Figur 1 als Piero di Cosimo: unmöglich, als Biagio d’Antonio: möglich
Im Bereich der links des Roten Meeres positionierten Gruppe um Moses schauen mehrere Personen aus dem Bild, doch der Blick der hier diskutierten Figur ist sicherlich, wie mehrfach bemerkt wurde, der eindringlichste. Interessant ist auch die formale Hervorhebung durch den Stab des Moses, der das Gesicht der Figur wie eine schräg geführte Rahmenkante abgrenzt.7 Vergleichbar wird ein Kreuz bei einem vermuteten Selbstbildnis Domenico Ghirlandaios im Innocenti-Altar eingesetzt. Auch die bescheidene Kleidung kann durchaus für ein Künstlerbildnis sprechen, selbst wenn man Steinmanns These der „Uniform“ in den Selbstbildnissen der Sixtinischen Kapelle keinen Glauben schenkt.
Ein Selbstbildnis eines am Bildfeld beteiligten Malers in der hier diskutierten Figur liegt also im Bereich des Möglichen. In der Forschung genannt wurden wie oben ausgeführt zwei Kandidaten: Piero di Cosimo und Biagio d’Antonio. Da heute allgemein davon ausgegangen wird, dass Piero di Cosimo zwar an der Seite von Rosselli in der Sixtinischen Kapelle tätig war, jedoch keinen Anteil am Roten Meer hatte, kann ein Selbstbildnis dieses Malers ausgeschlossen werden.
Für Biagio d’Antonio, dem das Fresko heute zugeschrieben wird, sind laut aktuellem Wissensstand keine weiteren Bildnisse oder Selbstbildnisse vorgeschlagen, sodass das hier diskutierte das einzige wäre – eine Möglichkeit.

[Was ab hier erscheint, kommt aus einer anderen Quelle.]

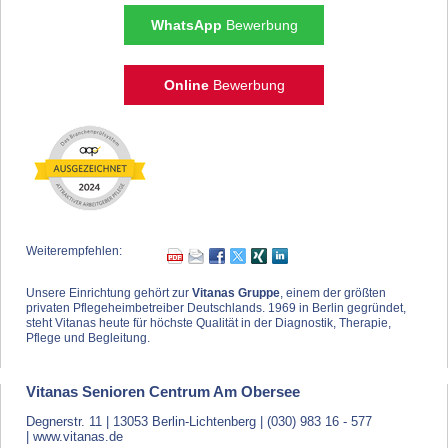
WhatsApp
Bewerbung
Online
Bewerbung
Weiterempfehlen:
Unsere Einrichtung gehört zur
Vitanas Gruppe
, einem der größten
privaten Pflegeheimbetreiber Deutschlands. 1969 in Berlin gegründet,
steht Vitanas heute für höchste Qualität in der Diagnostik, Therapie,
Pflege und Begleitung.
Vitanas Senioren Centrum Am Obersee
Degnerstr. 11 | 13053 Berlin-Lichtenberg | (030) 983 16 - 577
|
www.vitanas.de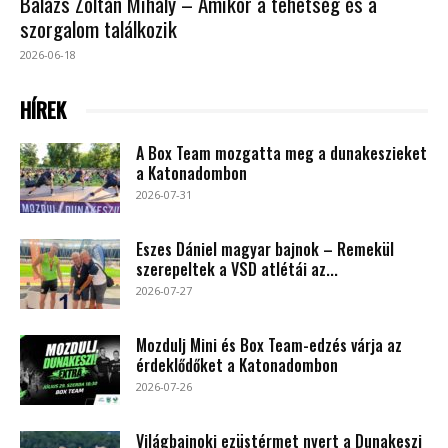
Balázs Zoltán Mihály – Amikor a tehetség és a
szorgalom találkozik
2026-06-18
HÍREK
A Box Team mozgatta meg a dunakeszieket
a Katonadombon
2026-07-31
Eszes Dániel magyar bajnok – Remekül
szerepeltek a VSD atlétái az...
2026-07-27
Mozdulj Mini és Box Team-edzés várja az
érdeklődőket a Katonadombon
2026-07-26
Világbajnoki ezüstérmet nyert a Dunakeszi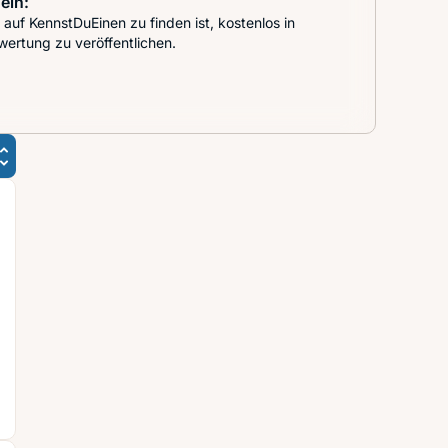
ein:
auf KennstDuEinen zu finden ist, kostenlos in
wertung zu veröffentlichen.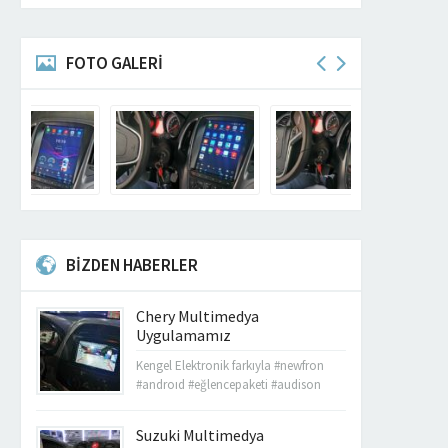
FOTO GALERİ
BİZDEN HABERLER
Chery Multimedya
Uygulamamız
Kengel Elektronik farkıyla #newfron
#androıd #eğlencepaketi #audison
#apk165 #db #Focal #rockford #fosgate
#taramps #JLaudio #kicker tüm üst
Suzuki Multimedya
düzey ürünlerimiz bulunmaktadır.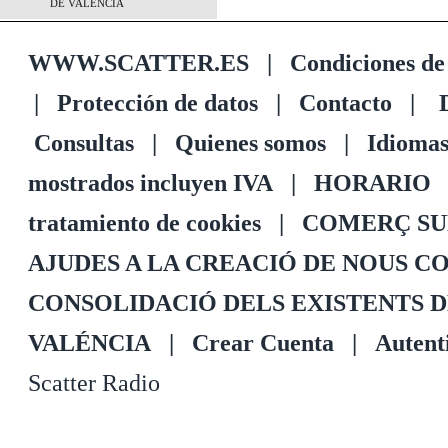
DE VALÉNCIA
WWW.SCATTER.ES
|
Condiciones de
|
Protección de datos
|
Contacto
|
D
Consultas
|
Quienes somos
|
Idioma
mostrados incluyen IVA
|
HORARIO
tratamiento de cookies
|
COMERÇ SU
AJUDES A LA CREACIÓ DE NOUS C
CONSOLIDACIÓ DELS EXISTENTS 
VALÉNCIA
|
Crear Cuenta
|
Autenti
Scatter Radio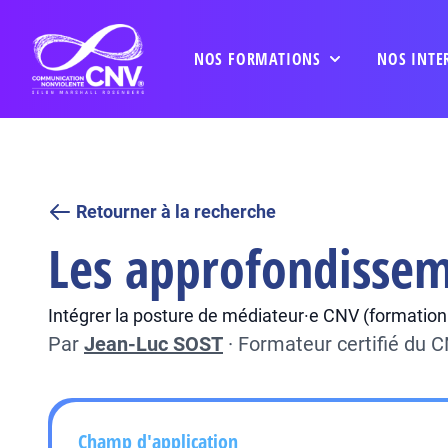
NOS FORMATIONS
NOS INTE
Retourner à la recherche
Les approfondissem
Intégrer la posture de médiateur·e CNV (formation é
Par
Jean-Luc SOST
·
Formateur certifié du 
Champ d'application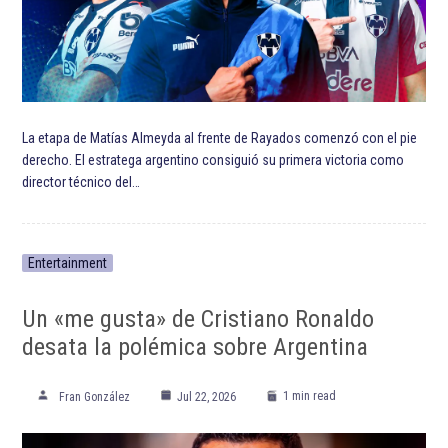
La etapa de Matías Almeyda al frente de Rayados comenzó con el pie
derecho. El estratega argentino consiguió su primera victoria como
director técnico del…
Entertainment
Un «me gusta» de Cristiano Ronaldo
desata la polémica sobre Argentina
1 min read
Fran González
Jul 22, 2026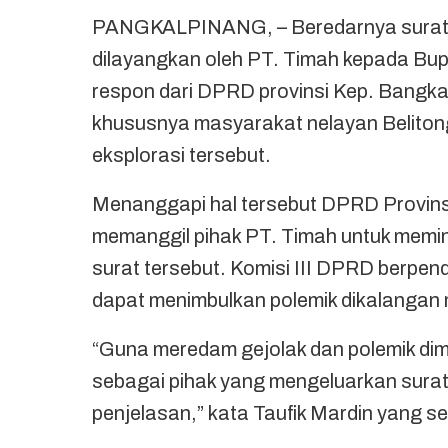
PANGKALPINANG, – Beredarnya surat ke
dilayangkan oleh PT. Timah kepada Bup
respon dari DPRD provinsi Kep. Bangka
khususnya masyarakat nelayan Beliton
eksplorasi tersebut.
Menanggapi hal tersebut DPRD Provinsi 
memanggil pihak PT. Timah untuk memint
surat tersebut. Komisi III DPRD berpe
dapat menimbulkan polemik dikalangan 
“Guna meredam gejolak dan polemik dima
sebagai pihak yang mengeluarkan sura
penjelasan,” kata Taufik Mardin yang s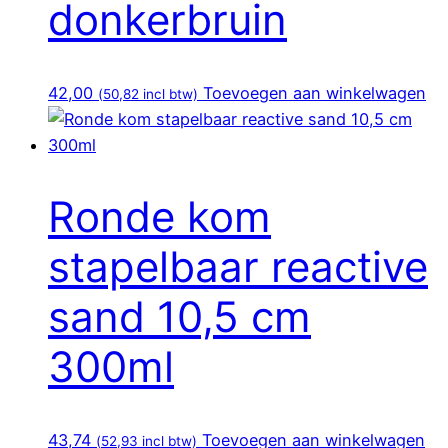
donkerbruin
42,00
Toevoegen aan winkelwagen
(
50,82
incl btw)
Ronde kom
stapelbaar reactive
sand 10,5 cm
300ml
43,74
Toevoegen aan winkelwagen
(
52,93
incl btw)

Figur 2 als Domenico Ghirlandaio: unmöglich, als Bastiano Mainardi: möglich
Wie angeführt ausgeführt, war die Zuschreibung des Freskos lange Zeit umstritten. Die Ansicht Fràncovichs, dass Benedetto Ghirlandaio für große Teile des Bildes verantwortlich sei, fand kaum Zustimmung. Sie wird auch dadurch entkräftet, dass für einen Großteil des Werkkomplexes, den Fràncovich Benedetto zuschrieb, seit Longhi überwiegend Biagio d’Antonio als Verantwortlicher angesehen wird.8 So herrscht heute auch weitgehend Einigkeit darüber, in Biagio den Hauptmeister des Roten Meeres zu sehen, allerdings werden weitere Hände vermutet. Auch Bartoli, Autorin der maßgeblichen Monografie zu Biagio, hält es für naheliegend, dass Werkstattmitglieder Domenico Ghirlandaios, dessen einziges erhaltenes Fresko in der Sixtinischen Kapelle genau gegenüber liegt, am Roten Meer beteiligt waren. Am ehesten kommt laut Bartoli Bastiano Mainardi in Frage, der abgesehen von weiteren Details just für die vier Männer in Rüstung neben Moses verantwortlich sein könnte. Einer dieser Männer wird hier mit Fràncovich als mögliches Selbstbildnis Domenico Ghirlandaios besprochen. Bartoli schreibt, der Stil des damals erst sechzehnjährigen Mainardi sei noch nicht gefestigt gewesen, es ließen sich jedoch Übereinstimmungen mit späteren Werken feststellen. Überdies verweist sie auf eine weitere Zusammenarbeit zwischen Mainardi und Biagio d’Antonio.9
Fràncovichs Vorschlag eines Selbstbildnisses Domenico Ghirlandaios dürfte in der Forschung zu Recht kaum aufgegriffen worden sein. Häufig gestalten sich physiognomische Vergleiche schwierig, doch gerade Domenicos Gesicht ist uns aus verschiedenen Selbstbildnissen bekannt und mit dem hier diskutierten nur schwer vereinbar. Es stellt sich aber die Frage, ob sich in der Figur ein Werkstattmitglied Ghirlandaios dargestellt haben könnte; wenn man Bartolis Zuschreibung folgt, dann könnte es sich hierbei um Bastiano Mainardi handeln. Dagegen scheint das Alter zu sprechen, denn der Dargestellte wirkt deutlich älter, als Mainardi zum Zeitpunkt der Freskierung war. Jedoch existiert ein weiteres mögliches Selbstbildnis Mainardis in der Feuerprobe vor dem Sultan in der Sassetti-Kapelle, das ebenfalls in den 1480ern entstand und in dem der fragliche Mainardi ähnlich alt scheint und dessen Physiognomie mit der hier vorgeschlagenen Figur auch vereinbar wäre.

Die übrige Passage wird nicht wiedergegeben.